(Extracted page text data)
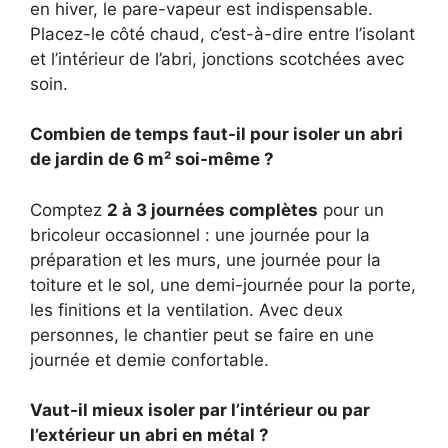
en hiver, le pare-vapeur est indispensable.
Placez-le côté chaud, c’est-à-dire entre l’isolant
et l’intérieur de l’abri, jonctions scotchées avec
soin.
Combien de temps faut-il pour isoler un abri
de jardin de 6 m² soi-même ?
Comptez
2 à 3 journées complètes
pour un
bricoleur occasionnel : une journée pour la
préparation et les murs, une journée pour la
toiture et le sol, une demi-journée pour la porte,
les finitions et la ventilation. Avec deux
personnes, le chantier peut se faire en une
journée et demie confortable.
Vaut-il mieux isoler par l’intérieur ou par
l’extérieur un abri en métal ?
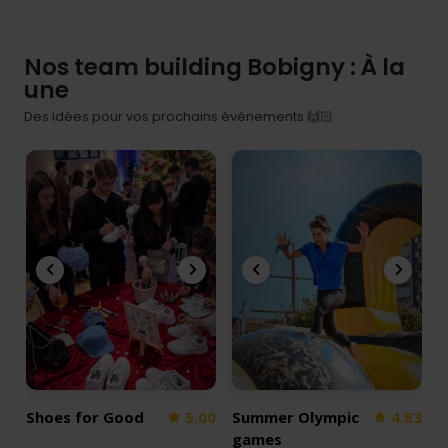
Nos team building Bobigny : À la
une
Des idées pour vos prochains événements 🙌🏻
Shoes for Good
5.00
Summer Olympic
4.83
games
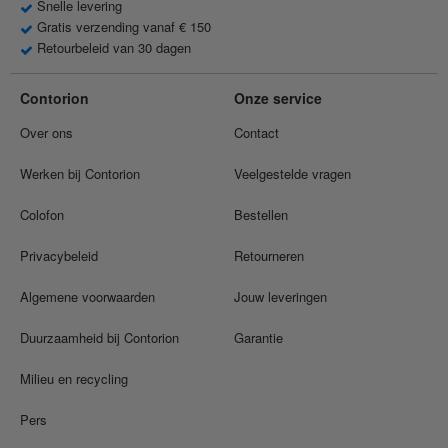
Snelle levering
Gratis verzending vanaf € 150
Retourbeleid van 30 dagen
Contorion
Onze service
Over ons
Contact
Werken bij Contorion
Veelgestelde vragen
Colofon
Bestellen
Privacybeleid
Retourneren
Algemene voorwaarden
Jouw leveringen
Duurzaamheid bij Contorion
Garantie
Milieu en recycling
Pers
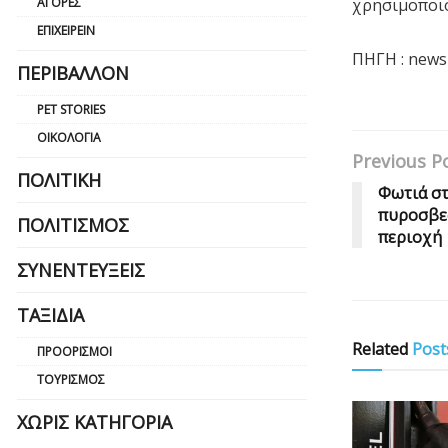
χρησιμοποι
ΑΓΟΡΈΣ
ΕΠΙΧΕΙΡΕΊΝ
ΠΗΓΗ : news
ΠΕΡΙΒΆΛΛΟΝ
PET STORIES
ΟΙΚΟΛΟΓΊΑ
Previous P
ΠΟΛΙΤΙΚΉ
Φωτιά στ
πυροσβεσ
ΠΟΛΙΤΙΣΜΌΣ
περιοχή
ΣΥΝΕΝΤΕΎΞΕΙΣ
ΤΑΞΊΔΙΑ
Related
Post
ΠΡΟΟΡΙΣΜΟΊ
ΤΟΥΡΙΣΜΌΣ
ΧΩΡΊΣ ΚΑΤΗΓΟΡΊΑ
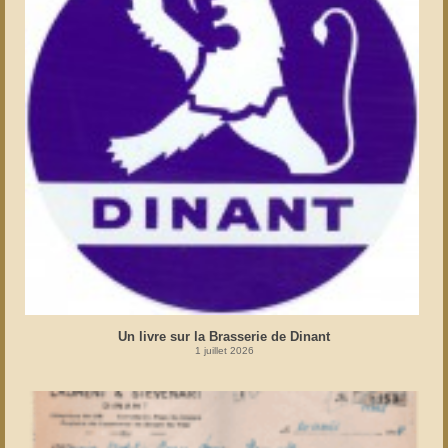
Un livre sur la Brasserie de Dinant
1 juillet 2026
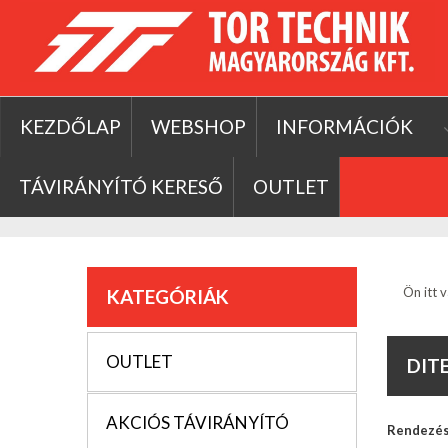
KEZDŐLAP
WEBSHOP
INFORMÁCIÓK
TÁVIRÁNYÍTÓ KERESŐ
OUTLET
Ön itt v
KATEGÓRIÁK
OUTLET
DIT
AKCIÓS TÁVIRÁNYÍTÓ
Rendezé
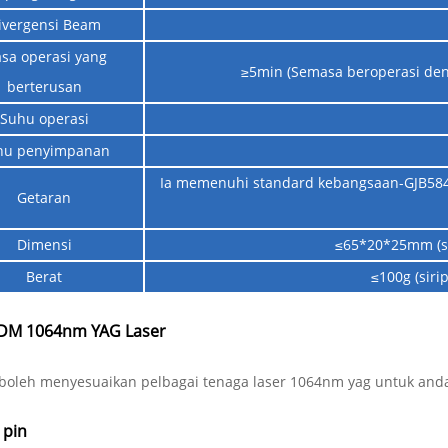
ivergensi Beam
sa operasi yang
≥5min (Semasa beroperasi deng
berterusan
Suhu operasi
hu penyimpanan
Ia memenuhi standard kebangsaan-GJB584
Getaran
Dimensi
≤65*20*25mm (si
Berat
≤100g (siri
M 1064nm YAG Laser
s boleh menyesuaikan pelbagai tenaga laser 1064nm yag untuk and
 pin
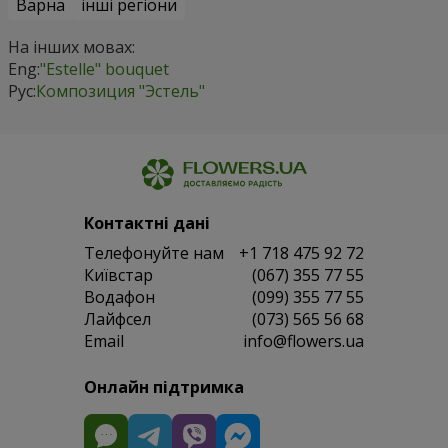
Варна
інші регіони
На інших мовах:
Eng:
"Estelle" bouquet
Рус:
Композиция "Эстель"
Контактні дані
Телефонуйте нам
+1 718 475 92 72
Київстар
(067) 355 77 55
Водафон
(099) 355 77 55
Лайфсел
(073) 565 56 68
Email
info@flowers.ua
Онлайн підтримка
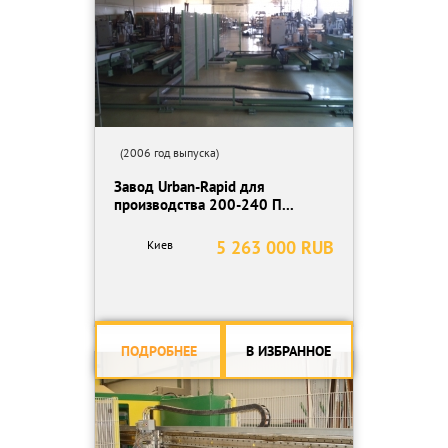
(2006 год выпуска)
Завод Urban-Rapid для
производства 200-240 П...
5 263 000 RUB
Киев
ПОДРОБНЕЕ
В ИЗБРАННОЕ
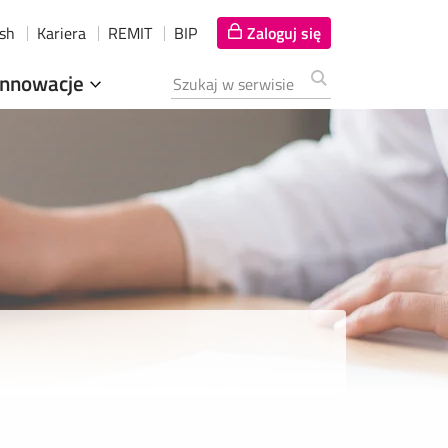
ish
Kariera
REMIT
BIP
Zaloguj się
Innowacje
Szukana fraza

What you are asked to do =
Word for word, retype the lines in the entries above that run from the one with "Shoes for Good" through the one with "Jouw leveringen". Both ends count; pictures do not.

Output below =
Shoes for Good
5.00
Summer Olympic
4.83
games
Snelle levering
Gratis verzending vanaf € 150
Retourbeleid van 30 dagen
Contorion
Onze service
Over ons
Contact
Werken bij Contorion
Veelgestelde vragen
Colofon
Bestellen
Privacybeleid
Retourneren
Algemene voorwaarden
Jouw leveringen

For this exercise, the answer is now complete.